From 86fd14ad1e8c4b8f5e9a7a27b26bdade91dd4bd0 Mon Sep 17 00:00:00 2001
From: Weiping Pan <wpan@redhat.com>
Date: Fri, 18 Apr 2014 12:27:46 +0800
Subject: tcp: make tcp_cwnd_application_limited() static

Make tcp_cwnd_application_limited() static and move it from tcp_input.c to
tcp_output.c

Signed-off-by: Weiping Pan <wpan@redhat.com>
Signed-off-by: David S. Miller <davem@davemloft.net>
---
 include/net/tcp.h | 1 -
 1 file changed, 1 deletion(-)

(limited to 'include/net/tcp.h')

diff --git a/include/net/tcp.h b/include/net/tcp.h
index 87d877408188..163d2b467d78 100644
--- a/include/net/tcp.h
+++ b/include/net/tcp.h
@@ -558,7 +558,6 @@ void tcp_send_loss_probe(struct sock *sk);
 bool tcp_schedule_loss_probe(struct sock *sk);
 
 /* tcp_input.c */
-void tcp_cwnd_application_limited(struct sock *sk);
 void tcp_resume_early_retransmit(struct sock *sk);
 void tcp_rearm_rto(struct sock *sk);
 void tcp_reset(struct sock *sk);
-- 
cgit v1.2.2


From e114a710aa5058c0ba4aa1dfb105132aefeb5e04 Mon Sep 17 00:00:00 2001
From: Eric Dumazet <edumazet@google.com>
Date: Wed, 30 Apr 2014 11:58:13 -0700
Subject: tcp: fix cwnd limited checking to improve congestion control

Yuchung discovered tcp_is_cwnd_limited() was returning false in
slow start phase even if the application filled the socket write queue.

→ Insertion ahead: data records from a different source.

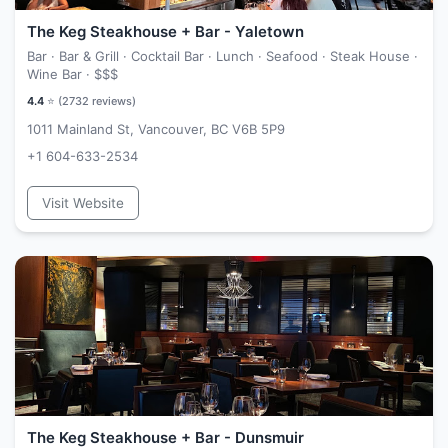
The Keg Steakhouse + Bar - Yaletown
Bar · Bar & Grill · Cocktail Bar · Lunch · Seafood · Steak House ·
Wine Bar ·
$$$
4.4
⭐ (
2732
reviews)
1011 Mainland St, Vancouver, BC V6B 5P9
+1 604-633-2534
Visit Website
The Keg Steakhouse + Bar - Dunsmuir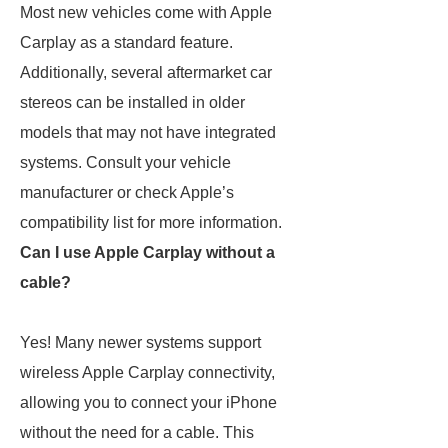
Most new vehicles come with Apple
Carplay as a standard feature.
Additionally, several aftermarket car
stereos can be installed in older
models that may not have integrated
systems. Consult your vehicle
manufacturer or check Apple’s
compatibility list for more information.
Can I use Apple Carplay without a
cable?
Yes! Many newer systems support
wireless Apple Carplay connectivity,
allowing you to connect your iPhone
without the need for a cable. This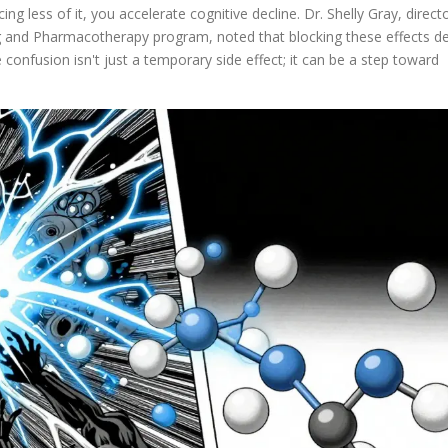
cing less of it, you accelerate cognitive decline. Dr. Shelly Gray, direct
 and Pharmacotherapy program, noted that blocking these effects del
confusion isn't just a temporary side effect; it can be a step toward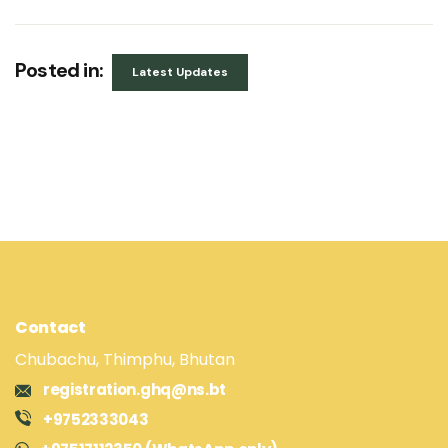
Posted in:
Latest Updates
Contact
Chubachu, Thimphu, Bhutan
registration.ghq@ns.bt
+9752333043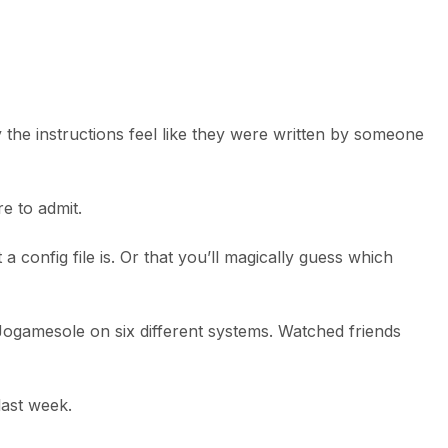
 the instructions feel like they were written by someone
e to admit.
config file is. Or that you’ll magically guess which
d Jogamesole on six different systems. Watched friends
last week.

All congestion modules take into account tcp_is_cwnd_limited()
before increasing cwnd, so this behavior limits slow start from
probing the bandwidth at full speed.

The problem is that even if write queue is full (aka we are _not_
application limited), cwnd can be under utilized if TSO should auto
defer or TCP Small queues decided to hold packets.

So the in_flight can be kept to smaller value, and we can get to the
point tcp_is_cwnd_limited() returns false.

With TCP Small Queues and FQ/pacing, this issue is more visible.

We fix this by having tcp_cwnd_validate(), which is supposed to track
such things, take into account unsent_segs, the number of segs that we
are not sending at the moment due to TSO or TSQ, but intend to send
real soon. Then when we are cwnd-limited, remember this fact while we
are processing the window of ACKs that comes back.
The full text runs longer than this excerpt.